C’est dans ce sens que ce film remplit toutes les cases : c’est un drame, une comédie dramatique, un périple poétique et difficile, un road movie de deux enfants dans la ville et une critique politique.
Ce film est d’une vérité criante, tout est réel, y compris la poussière qui s’immisce partout. Le thème est en lien avec le vécu du réalisateur : enfant, il a connu cet épisode. Tourné en Irak, il a choisi des acteurs amateurs ; le film repose sur les épaules de la vaillante Lami’a, dont le prénom signifie « lumineuse ».
Et elle l’est totalement, jusqu’à cette scène fixe à la fin du film qui dure longtemps, la caméra braquée sur son visage et sur celui de Saeed. Au bord des larmes tous les deux, ils se regardent : l’instant est très beau, il dit beaucoup sans paroles.
Naissance d’un grand cinéaste
Sélectionné à la Quinzaine des réalisateurs, « l’espace privilégié de découverte de nouveaux talents », Hasan Hadi est lauréat du Prix du Public et de la Caméra d’Or lors du festival de Cannes 2025 — une consécration et une reconnaissance par ses pairs. Hasan Hadi peut préparer son prochain long métrage, déjà attendu. The President’s Cake est également le film étranger sélectionné pour l’Oscar 2026.
Le public sort de cette projection avec un moral laminé. Comment se peut-il qu’un pays comme l’Irak soit devenu aussi bas, aussi ruiné, aussi pauvre ? C’est que ce pays a connu ses heures de gloire, son avancée humaine, intellectuelle, savante et même technologique. Il y avait cet adage qui a marqué les esprits : « L’Égypte écrit, le Liban imprime et l’Irak lit », qui dit mieux que de longs discours.
Hasan Hadi a été comparé, à juste titre, au cinéma du regretté cinéaste iranien Abbas Kiarostami, à la filmographie remarquable.
Le cinéaste irakien vit aux États-Unis. Il est professeur associé de cinéma à l’université de New York. Il a reçu la bourse Gotham-Marcie Bloom, le Black Family Production Prize et le prix de production de la fondation Sloan. Boursier du Sundance Lab en 2022, il a reçu le prix Sundance/NHK 2022, la bourse SFFILM Rainin et la bourse du Doha Film Institute pour son premier film.

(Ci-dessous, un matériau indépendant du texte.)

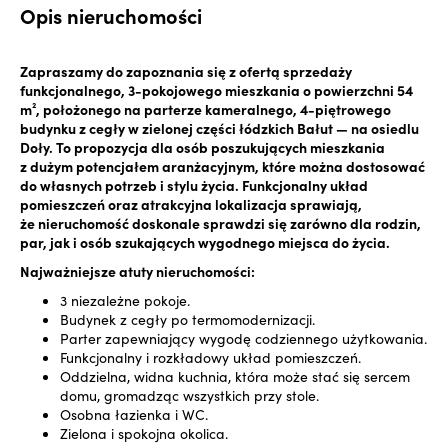
Opis nieruchomości
Zapraszamy do zapoznania się z ofertą sprzedaży
funkcjonalnego, 3-pokojowego mieszkania o powierzchni 54
m², położonego na parterze kameralnego, 4-piętrowego
budynku z cegły w zielonej części łódzkich Bałut — na osiedlu
Doły. To propozycja dla osób poszukujących mieszkania
z dużym potencjałem aranżacyjnym, które można dostosować
do własnych potrzeb i stylu życia. Funkcjonalny układ
pomieszczeń oraz atrakcyjna lokalizacja sprawiają,
że nieruchomość doskonale sprawdzi się zarówno dla rodzin,
par, jak i osób szukających wygodnego miejsca do życia.
Najważniejsze atuty nieruchomości:
3 niezależne pokoje.
Budynek z cegły po termomodernizacji.
Parter zapewniający wygodę codziennego użytkowania.
Funkcjonalny i rozkładowy układ pomieszczeń.
Oddzielna, widna kuchnia, która może stać się sercem
domu, gromadząc wszystkich przy stole.
Osobna łazienka i WC.
Zielona i spokojna okolica.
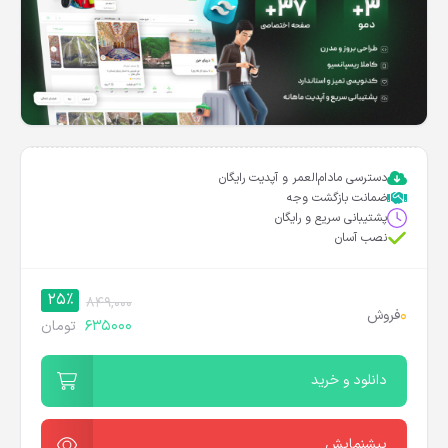
دسترسی مادام‌العمر و آپدیت رایگان
ضمانت بازگشت وجه
پشتیبانی سریع و رایگان
نصب آسان
25%
849,000
0
فروش
635000
تومان
دانلود و خرید
پیشنمایش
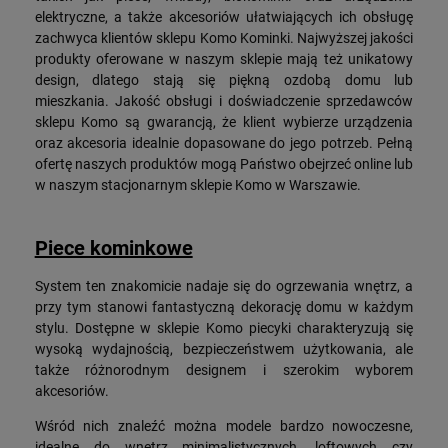
elektryczne, a także akcesoriów ułatwiających ich obsługę
zachwyca klientów sklepu Komo Kominki. Najwyższej jakości
produkty oferowane w naszym sklepie mają też unikatowy
design, dlatego stają się piękną ozdobą domu lub
mieszkania. Jakość obsługi i doświadczenie sprzedawców
sklepu Komo są gwarancją, że klient wybierze urządzenia
oraz akcesoria idealnie dopasowane do jego potrzeb. Pełną
ofertę naszych produktów mogą Państwo obejrzeć online lub
w naszym stacjonarnym sklepie Komo w Warszawie.
Piece kominkowe
System ten znakomicie nadaje się do ogrzewania wnętrz, a
przy tym stanowi fantastyczną dekorację domu w każdym
stylu. Dostępne w sklepie Komo piecyki charakteryzują się
wysoką wydajnością, bezpieczeństwem użytkowania, ale
także różnorodnym designem i szerokim wyborem
akcesoriów.
Wśród nich znaleźć można modele bardzo nowoczesne,
idealne do wnętrz minimalistycznych, loftowych czy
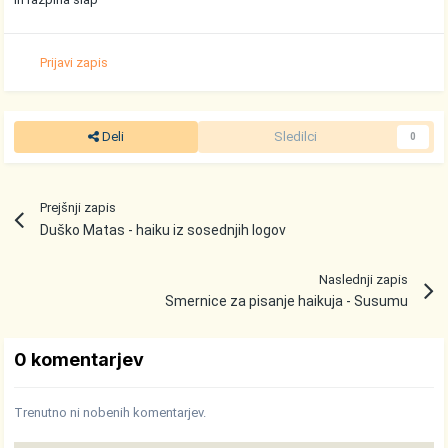
Prijavi zapis
Deli
Sledilci
0
Prejšnji zapis
Duško Matas - haiku iz sosednjih logov
Naslednji zapis
Smernice za pisanje haikuja - Susumu
0 komentarjev
Trenutno ni nobenih komentarjev.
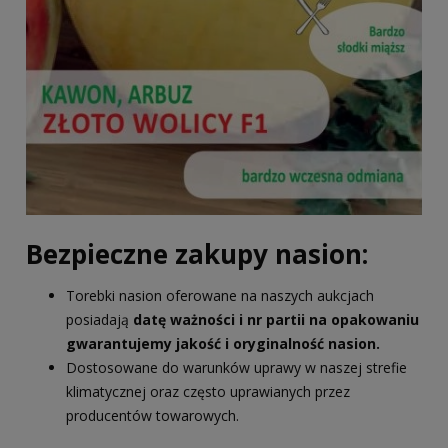
Bezpieczne zakupy nasion:
Torebki nasion oferowane na naszych aukcjach
posiadają
datę ważności i nr partii na opakowaniu
gwarantujemy jakość i oryginalność nasion.
Dostosowane do warunków uprawy w naszej strefie
klimatycznej oraz często uprawianych przez
producentów towarowych.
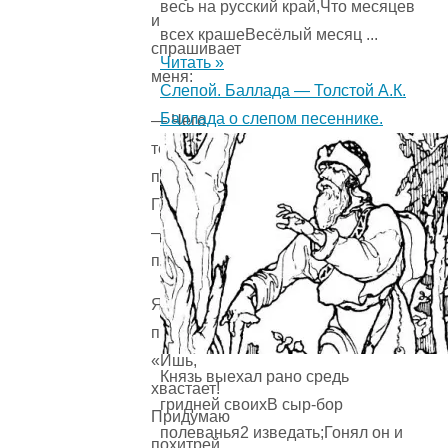
весь на русский край,Что месяцев
и
всех крашеВесёлый месяц ...
спрашивает
Читать »
меня:
Слепой. Баллада — Толстой А.К.
Баллада о слепом песеннике.
— Чего
тебе
привезти?
Говори
—
привезу.
Я
подумал:
«Ишь,
Князь выехал рано средь
хвастает!
гридней своихВ сыр-бор
Придумаю
полеванья2 изведать;Гонял он и
похитрей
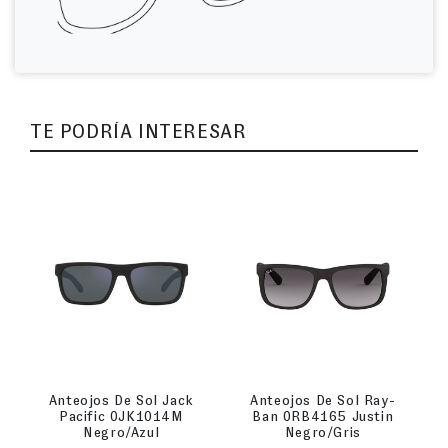
TE PODRÍA INTERESAR
Anteojos De Sol Jack
Anteojos De Sol Ray-
Pacific 0JK1014M
Ban 0RB4165 Justin
Negro/Azul
Negro/Gris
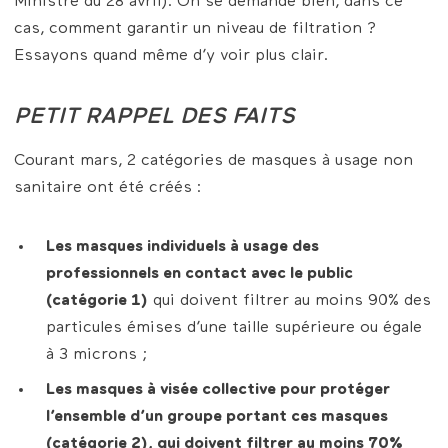
Ministre du 28 avril). On se demande bien, dans ce
cas, comment garantir un niveau de filtration ?
Essayons quand même d’y voir plus clair.
PETIT RAPPEL DES FAITS
Courant mars, 2 catégories de masques à usage non
sanitaire ont été créés :
Les masques individuels à usage des
professionnels en contact avec le public
(catégorie 1)
qui doivent filtrer au moins 90% des
particules émises d’une taille supérieure ou égale
à 3 microns ;
Les masques à visée collective pour protéger
l’ensemble d’un groupe portant ces masques
(catégorie 2), qui doivent filtrer au moins 70%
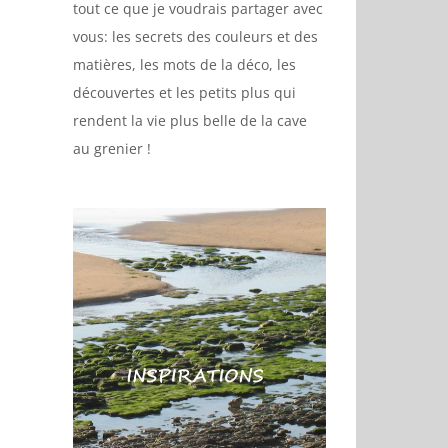
tout ce que je voudrais partager avec
vous: les secrets des couleurs et des
matières, les mots de la déco, les
découvertes et les petits plus qui
rendent la vie plus belle de la cave
au grenier !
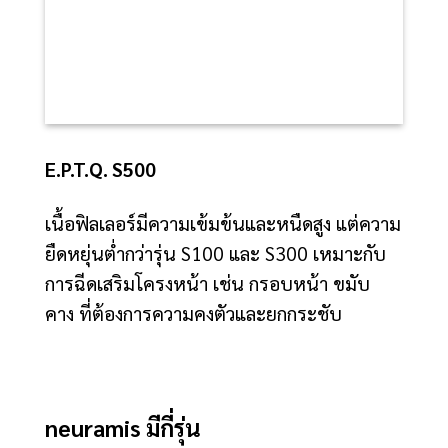
E.P.T.Q. S500
เนื้อฟิลเลอร์มีความเข้มข้นและหนืดสูง แต่ความ
ยืดหยุ่นต่ำกว่ารุ่น S100 และ S300 เหมาะกับ
การฉีดเสริมโครงหน้า เช่น กรอบหน้า ขมับ
คาง ที่ต้องการความคงตัวและยกกระชับ
neuramis มีกี่รุ่น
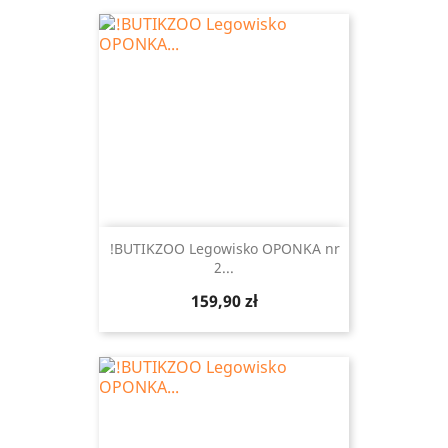
!BUTIKZOO Legowisko OPONKA nr
2...
Cena
159,90 zł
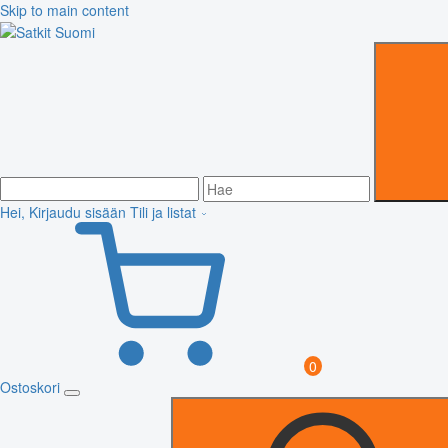
Skip to main content
Hei, Kirjaudu sisään
Tili ja listat
0
Ostoskori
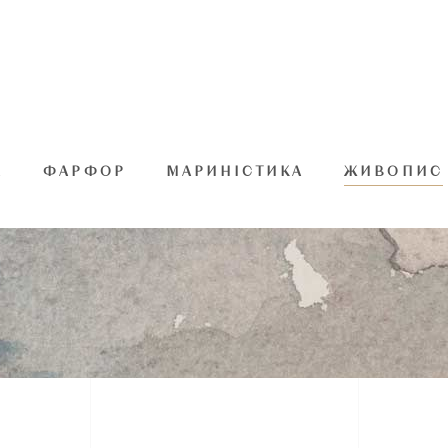
А
ФАРФОР
МАРИНІСТИКА
ЖИВОПИС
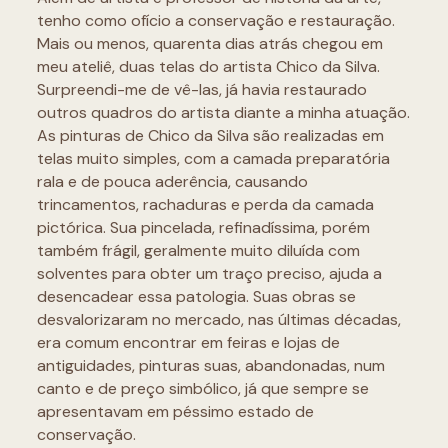
tenho como ofício a conservação e restauração.
Mais ou menos, quarenta dias atrás chegou em
meu ateliê, duas telas do artista Chico da Silva.
Surpreendi-me de vê-las, já havia restaurado
outros quadros do artista diante a minha atuação.
As pinturas de Chico da Silva são realizadas em
telas muito simples, com a camada preparatória
rala e de pouca aderência, causando
trincamentos, rachaduras e perda da camada
pictórica. Sua pincelada, refinadíssima, porém
também frágil, geralmente muito diluída com
solventes para obter um traço preciso, ajuda a
desencadear essa patologia. Suas obras se
desvalorizaram no mercado, nas últimas décadas,
era comum encontrar em feiras e lojas de
antiguidades, pinturas suas, abandonadas, num
canto e de preço simbólico, já que sempre se
apresentavam em péssimo estado de
conservação.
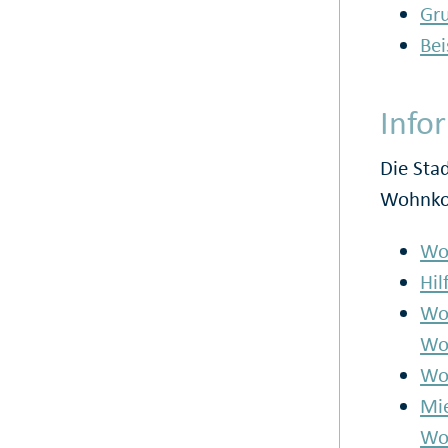
Gru
Bei
Info
Die Sta
Wohnko
Wo
Hil
Wo
Wo
Wo
Mie
Wo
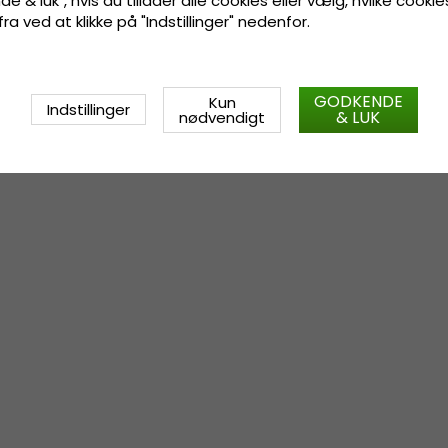
e & luk", hvis du tillader alle cookies eller vælg, hvilke cookie
 fra ved at klikke på "Indstillinger" nedenfor.
GODKENDE
Kun
Indstillinger
& LUK
nødvendigt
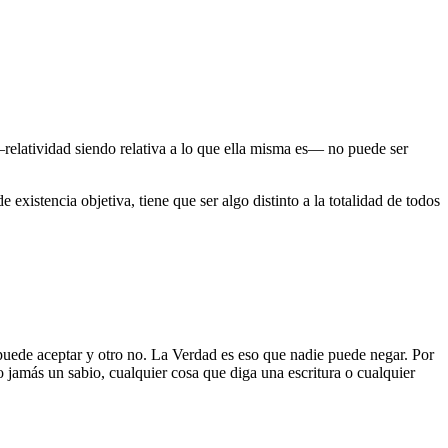
―relatividad siendo relativa a lo que ella misma es― no puede ser
existencia objetiva, tiene que ser algo distinto a la totalidad de todos
uede aceptar y otro no. La Verdad es eso que nadie puede negar. Por
jamás un sabio, cualquier cosa que diga una escritura o cualquier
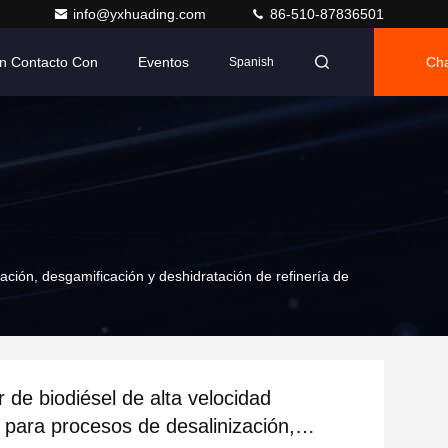
info@yxhuading.com
86-510-87836501
n Contacto Con
Eventos
Cha
Spanish
ción, desgamificación y deshidratación de refinería de
 de biodiésel de alta velocidad
para procesos de desalinización,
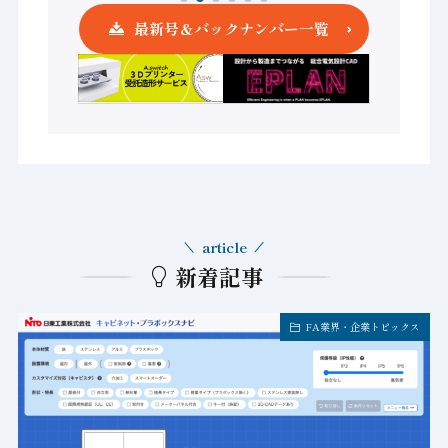
最新号＆バックナンバー一覧
article
新着記事
FA業界・企業トピックス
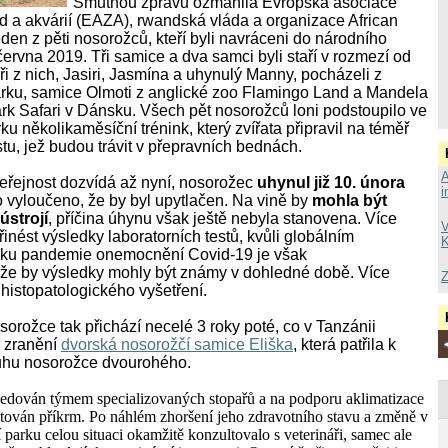
Smutnou zprávu ozmánila Evropská asociace
d a akvárií (EAZA), rwandská vláda a organizace African
den z pěti nosorožců, kteří byli navráceni do národního
června 2019.
Tři samice a dva samci byli staří v rozmezí od
Tři z nich, Jasiri, Jasmína a uhynulý Manny, pocházeli z
arku, samice Olmoti z anglické zoo Flamingo Land a Mandela
rk Safari v Dánsku.
Všech pět nosorožců loni podstoupilo ve
ku několikaměsíční trénink, který zvířata připravil na téměř
stu, jež budou trávit v přepravních bednách.
A
eřejnost dozvídá až nyní, nosorožec
uhynul již 10. února
i
 vyloučeno, že by byl upytlačen. Na vině by
mohla být
ústrojí
, příčina úhynu však ještě nebyla stanovena. Více
V
řinést výsledky laboratorních testů, kvůli globálním
K
ku pandemie onemocnění Covid-19 je však
e by výsledky mohly být známy v dohledné době. Více
Z
y
histopatologického vyšetření.
orožce tak přichází necelé 3 roky poté, co v Tanzánii
 zranění
dvorská nosorožčí samice Eliška
, která patřila k
hu nosorožce dvourohého.
ledován týmem specializovaných stopařů a na podporu aklimatizace
tován příkrm. Po náhlém zhoršení jeho zdravotního stavu a změně v
 parku celou situaci okamžitě konzultovalo s veterináři, samec ale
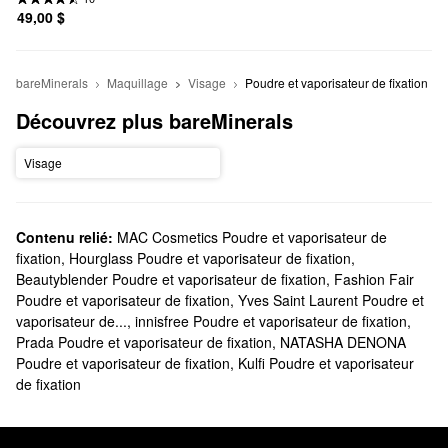
49,00 $
bareMinerals
Maquillage
Visage
Poudre et vaporisateur de fixation
Découvrez plus bareMinerals
Visage
Contenu relié:
MAC Cosmetics Poudre et vaporisateur de
fixation
,
Hourglass Poudre et vaporisateur de fixation
,
Beautyblender Poudre et vaporisateur de fixation
,
Fashion Fair
Poudre et vaporisateur de fixation
,
Yves Saint Laurent Poudre et
vaporisateur de...
,
innisfree Poudre et vaporisateur de fixation
,
Prada Poudre et vaporisateur de fixation
,
NATASHA DENONA
Poudre et vaporisateur de fixation
,
Kulfi Poudre et vaporisateur
de fixation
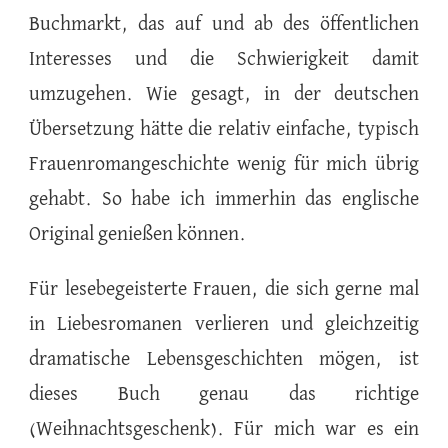
Buchmarkt, das auf und ab des öffentlichen
Interesses und die Schwierigkeit damit
umzugehen. Wie gesagt, in der deutschen
Übersetzung hätte die relativ einfache, typisch
Frauenromangeschichte wenig für mich übrig
gehabt. So habe ich immerhin das englische
Original genießen können.
Für lesebegeisterte Frauen, die sich gerne mal
in Liebesromanen verlieren und gleichzeitig
dramatische Lebensgeschichten mögen, ist
dieses Buch genau das richtige
(Weihnachtsgeschenk). Für mich war es ein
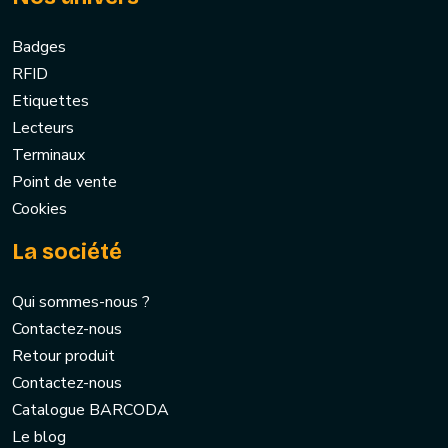
Badges
RFID
Etiquettes
Lecteurs
Terminaux
Point de vente
Cookies
La société
Qui sommes-nous ?
Contactez-nous
Retour produit
Contactez-nous
Catalogue BARCODA
Le blog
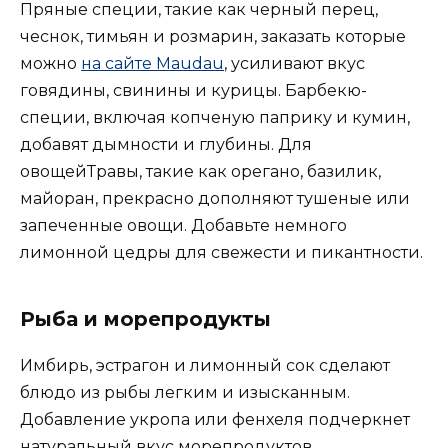
Пряные специи, такие как черный перец,
чеснок, тимьян и розмарин, заказать которые
можно
на сайте Maudau
, усиливают вкус
говядины, свинины и курицы. Барбекю-
специи, включая копченую паприку и кумин,
добавят дымности и глубины. Для
овощейТравы, такие как орегано, базилик,
майоран, прекрасно дополняют тушеные или
запеченные овощи. Добавьте немного
лимонной цедры для свежести и пикантности.
Рыба и морепродукты
Имбирь, эстрагон и лимонный сок сделают
блюдо из рыбы легким и изысканным.
Добавление укропа или фенхеля подчеркнет
натуральный вкус морепродуктов.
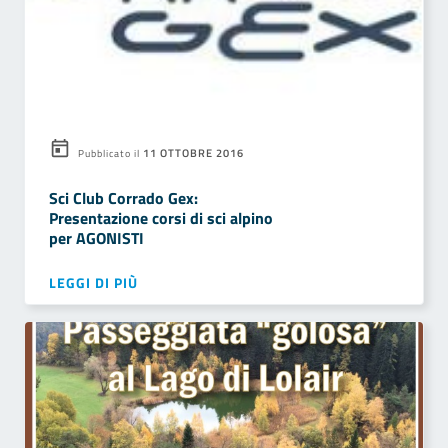
11 OTTOBRE 2016
Pubblicato il
Sci Club Corrado Gex:
Presentazione corsi di sci alpino
per AGONISTI
LEGGI DI PIÙ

- Réalisateur : Hasan Hadi
• Acteurs : Baneen Ahmad Nayyef, Sajad Mohamad Qasem, Waheed Thabet Khreibat
• Genre : Drame
• Nationalité : Irakien
• Distributeur : Tandem
• Durée : 1h45mn
• Titre original : The President’s Cake
• Date de sortie nationale en France : 4 février 2026
La projection du film The President’s Cake est précédée d’un court métrage, A Lullaby Unlike Any Other d’Amani Zaafer (Tunisie, Suède, 2024, 9 minutes, fiction), avec Leen Hashisho et Fatma Jouda.